A report on 'Genomes to Systems', the Fourth Conference of the Consortium for Post-Genome Science, Manchester, UK, 17-19 March 2008.
The Consortium for Post-Genome Science promotes the application of research advances in genomics, transcriptomics and proteomics to advance our understanding of biological systems. For this information to be useful to the wider scientific community, informatics tools are required for the assimilation and modeling of these systems. The latest Genomes to Systems (G2S) conference http://www.genomestosystems.org webcite highlighted recent advances in these areas, with a focus on contemporary technologies in biotechnology, biomedicine and their applications to understanding integrated systems in both normal and disease states.
The search for disease markers
Early diagnosis of cancer dramatically increases survival rate and because of this, biomarker discovery studies seek to identify early-onset markers. Samir Hanash (Fred Hutchinson Cancer Research Center, Seattle, USA) and Ruedi Aebersold (ETH, Zurich, Switzerland and Institute for Systems Biology, Seattle, USA) highlighted the importance of rigorous large-scale quantitative data acquisition to facilitate the search for disease biomarkers. This was a contrast to previous meetings, which tended to put the emphasis on improving proteomics strategies and data-analysis tools. The primary stumbling block in biomarker discovery appears to be the amount and quality of the data being analyzed. Specifically, Hanash described techniques for discovering biological indicators of cancer in plasma samples, using both human and murine models. Of particular interest was a study aimed at identifying biomarkers for breast cancer using a biobank of plasma samples obtained from women over a ten year period. The Biobank contains samples from over 160,000 women and is being used specifically to look for biomarkers in 1,000 women in samples taken a year prior to diagnosis of breast cancer.
Aebersold also highlighted the challenges associated with defining disease biomarkers and performing hypothesis-driven research. He noted that disease markers are often different for disease subtypes and dependent on associated risk factors, and that these must be identified amid all the biological 'noise'. Different diseases may also perturb overlapping regions of networks and disease-specific signatures of these deregulated networks need to be identified and used for biomarker discovery. Andrey Rzhetsky (University of Chicago, USA) presented methods of text mining that should go some way to help distinguish when a single factor is contributing to multiple diseases. Specifically, he gave examples of gene targets contributing to autism, bipolar disorder and schizophrenia, predicting gene candidates that are both specific to these diseases and shared among them.

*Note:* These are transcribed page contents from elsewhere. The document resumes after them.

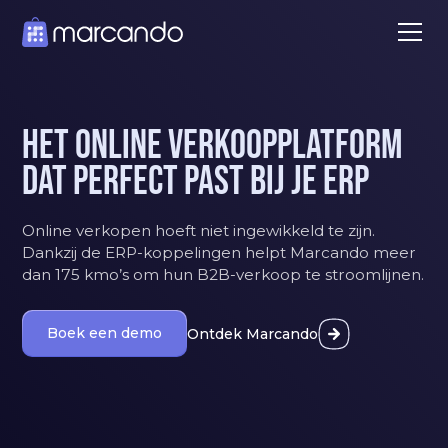
Het online verkoopplatform
dat perfect past bij je ERP
Online verkopen hoeft niet ingewikkeld te zijn.
Dankzij de ERP-koppelingen helpt Marcando meer
dan 175 kmo’s om hun B2B-verkoop te stroomlijnen.
Boek een demo
Ontdek Marcando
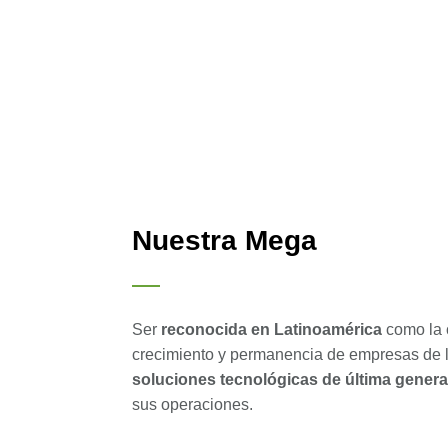
Nuestra Mega
Ser
reconocida en Latinoamérica
como la 
crecimiento y permanencia de empresas de l
soluciones tecnológicas de última genera
sus operaciones.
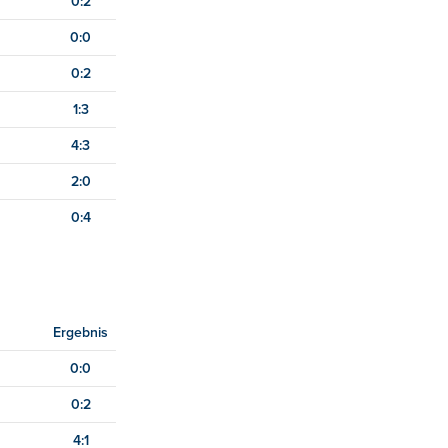
0:2
0:0
0:2
1:3
4:3
2:0
0:4
Ergebnis
0:0
0:2
4:1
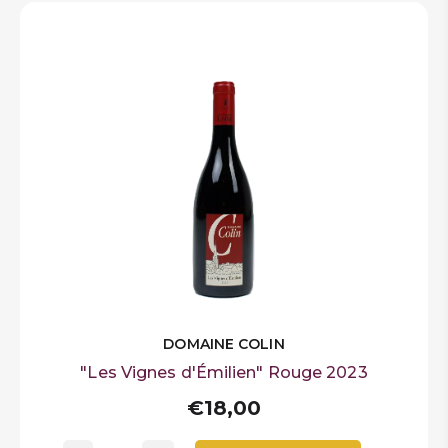
DOMAINE COLIN
"Les Vignes d'Émilien" Rouge 2023
€18,00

The topic of multiple disease factors for a given disease was taken further by John Griffiths (Cancer Research UK, Cambridge, UK), whose findings in tumor cells indicate that a multi-target approach (using combinations of two or more drugs) will in all likelihood be necessary to control progression of diseases such as cancer and diabetes. He reported that inhibition of tumor growth was found to be markedly improved when the histone deacetylase inhibitors SAHA and LAQ824 were used in combination.

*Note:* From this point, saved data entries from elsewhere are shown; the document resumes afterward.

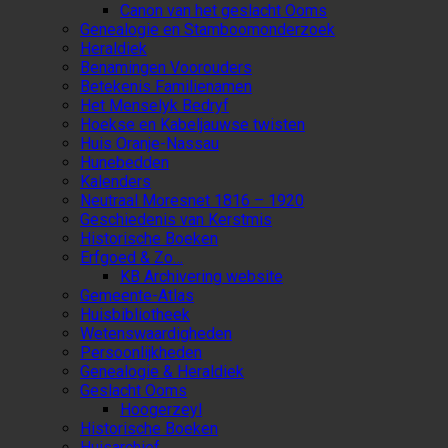
Canon van het geslacht Ooms
Genealogie en Stamboomonderzoek
Heraldiek
Benamingen Voorouders
Betekenis Familienamen
Het Menselyk Bedryf
Hoekse en Kabeljauwse twisten
Huis Oranje-Nassau
Hunebedden
Kalenders
Neutraal Moresnet 1816 – 1920
Geschiedenis van Kerstmis
Historische Boeken
Erfgoed & Zo…
KB Archivering website
Gemeente-Atlas
Huisbibliotheek
Wetenswaardigheden
Persoonlijkheden
Genealogie & Heraldiek
Geslacht Ooms
Hoogerzeyl
Historische Boeken
Huisarchief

Several compelling cases of disease-specific genomic markers involved in responses to drugs were presented. Epilepsy can present in multiple forms, with different patients exhibiting a different pattern of resistance and response to therapeutic agents. Sanjay Sisodiya (University College London, UK) presented data showing that mutation of the gene SCN1A, which encodes a sodium channel, is associated with drug-resistant forms of epilepsy. On the same theme, Caroline Lee (National University of Singapore, Singapore) reported a combination of three single-nucleotide polymorphisms in the blood-brain barrier transporter MDR1 that can be used as a marker of Parkinson's disease among ethnic Chinese, and Ann Daly (Newcastle University, UK) reported the characterization of specific genetic polymorphisms in genes encoding the enzymes UGT2B7, CYP2C8 and ABCC2, associated with hepatotoxicity induced by the non-steroidal anti-inflammatory drug Diclofenac.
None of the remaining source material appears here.